F. Scott Fitzgerald (1896–1940)
From F. Scott Fitzgerald: Novels & Stories 1920–1922

“They Passed Through the Gateway and Followed a Path that Led Through a Wavy Valley of Graves.”
Illustration by James H. Crank for “The Ice Palace” in the May 22, 1920, issue of The Saturday Evening Post. Image from Google Books.
In the summer of 1918 U.S. Army Second Lieutenant F. Scott Fitzgerald was assigned to Camp Sheridan near Montgomery, Alabama. While there he met and fell in love with eighteen-year-old Zelda Sayre. They soon became informally engaged, and in late October he was sent to Long Island to await orders to be shipped off to Europe. When the war ended on November 11, he instead returned to Montgomery to be discharged. Reunited for several weeks, the couple at one point took a memorable stroll through Oakwood Cemetery. In a love letter sent to him the following spring, Sayre described a subsequent visit to the burial ground:
I’ve spent today in the grave-yard. . . . Why should graves make people feel in vain? I’ve heard that so much, and [Thomas Gray, author of Elegy Written in a Country Churchyard] is so convincing, but somehow I can’t find anything hopeless in having lived – All the broken columnes [sic] and clasped hands and doves and angels mean romances – and in a hundred years I think I shall like having young people speculate on whether my eyes were brown or blue – of course, they are neither – I hope my grave has an air of many, many years ago about it – Isn’t it funny how, out of a row of Confederate soldiers, two or three will make you think of dead lovers and dead loves – when they’re exactly like the others, even to the yellowish moss? Old death is so beautiful – so very beautiful – We will die together – I know . . .
Yet by June 1919 Sayre had broken off the engagement, concerned that Fitzgerald’s career as a writer would not be enough to support them. The disappointment spurred him to return to his hometown of St. Paul, Minnesota, where he quickly finished his first novel and more than a dozen stories, including “The Ice Palace.”

The story opens in September and follows its heroine from Georgia to a wintry Minnesota—although the Northern location is never named. The Yankee swell, the Southern belle, the stroll in the cemetery, the casual betrothal—all these autobiographical elements are brought together. The colossal palace that gives the story its title is modeled on actual large-scale buildings constructed of ice for the St. Paul Winter Carnival. The first festival took place in 1886; the event occurred irregularly in subsequent years—Fitzgerald might have attended in 1916 or 1917—and in recent decades it has been held annually. (Spectacular photographs of the ice palace from various festivals can be seen here.)

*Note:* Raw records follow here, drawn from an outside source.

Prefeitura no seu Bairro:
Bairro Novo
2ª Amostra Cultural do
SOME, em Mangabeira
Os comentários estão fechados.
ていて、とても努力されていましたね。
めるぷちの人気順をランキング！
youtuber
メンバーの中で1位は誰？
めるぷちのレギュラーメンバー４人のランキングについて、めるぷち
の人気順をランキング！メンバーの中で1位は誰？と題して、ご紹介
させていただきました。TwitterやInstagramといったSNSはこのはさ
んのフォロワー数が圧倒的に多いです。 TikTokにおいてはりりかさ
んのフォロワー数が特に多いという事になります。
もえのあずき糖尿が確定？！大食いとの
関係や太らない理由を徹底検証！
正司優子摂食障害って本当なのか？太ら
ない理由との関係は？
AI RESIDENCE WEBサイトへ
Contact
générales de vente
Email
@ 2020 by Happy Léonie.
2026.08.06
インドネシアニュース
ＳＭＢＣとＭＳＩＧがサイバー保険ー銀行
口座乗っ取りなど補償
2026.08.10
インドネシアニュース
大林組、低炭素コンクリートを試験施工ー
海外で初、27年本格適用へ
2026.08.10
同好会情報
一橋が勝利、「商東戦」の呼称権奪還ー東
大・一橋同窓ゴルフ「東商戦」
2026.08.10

Soon after “The Ice Palace” appeared, Fitzgerald explained in a brief essay how he came to write the story. The idea “grew out of a conversation with a girl out in St. Paul.” The two talked about winters in Minnesota (“their bleakness and dreariness and seemingly infinite length”) and about life in Sweden.
“I wonder,” I said casually, “if the Swedes aren’t melancholy on account of the cold—if this climate doesn’t make people rather hard and chill—” and then I stopped, for I had scented a story. . . .
Fitzgerald then explains how the stroll through the cemetery with his fiancée worked its way into the tale:
. . . I was in Montgomery, Alabama, and while out walking with a girl I wandered into a graveyard. She told me I could never understand how she felt about the Confederate graves, and I told her I understood so well that I could put it on paper. Next day on my way back to St. Paul it came to me that it was all one story—the contrast between Alabama and Minnesota.
In 1919 Fitzgerald earned a total of $879 from his writing; the following year his income skyrocketed to $17,055—the equivalent of half a million dollars today—including at least $400 for “The Ice Palace” alone. His sudden wealth and fame convinced Zelda Sayre that they could live off a writer’s salary after all, and they were married at St. Patrick’s Cathedral in New York on April 3, 1920.

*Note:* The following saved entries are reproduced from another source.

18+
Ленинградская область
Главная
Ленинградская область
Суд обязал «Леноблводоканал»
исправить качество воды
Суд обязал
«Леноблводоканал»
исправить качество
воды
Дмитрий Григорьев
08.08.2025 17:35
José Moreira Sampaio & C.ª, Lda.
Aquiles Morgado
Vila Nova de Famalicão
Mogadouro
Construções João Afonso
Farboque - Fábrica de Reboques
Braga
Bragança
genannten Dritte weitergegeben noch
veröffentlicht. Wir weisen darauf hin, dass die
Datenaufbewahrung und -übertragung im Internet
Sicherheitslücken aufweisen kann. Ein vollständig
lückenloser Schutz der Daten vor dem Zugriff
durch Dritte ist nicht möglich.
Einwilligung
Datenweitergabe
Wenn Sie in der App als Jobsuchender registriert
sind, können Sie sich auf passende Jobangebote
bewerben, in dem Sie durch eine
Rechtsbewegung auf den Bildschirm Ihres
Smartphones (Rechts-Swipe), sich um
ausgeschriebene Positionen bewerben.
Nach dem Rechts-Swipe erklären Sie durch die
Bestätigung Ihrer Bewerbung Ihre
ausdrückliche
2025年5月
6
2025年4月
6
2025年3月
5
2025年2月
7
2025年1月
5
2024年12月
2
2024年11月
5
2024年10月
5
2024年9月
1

Notes: The lyrics on page 292 are from a nineteenth-century sailing song known by several titles, including “Ten Thousand Miles Away” and “Blow the Winds Heigh-Ho,” and often included as the chorus for an adaptation of “The Walloping Window-Blind,” a nonsense poem by Charles E. Carryl. Dangerous Dan McGrew (page 296) is a character in the narrative poem “The Shooting of Dan McGrew” (1907) by Robert W. Service, which was set in a Canadian saloon during the Yukon Gold Rush.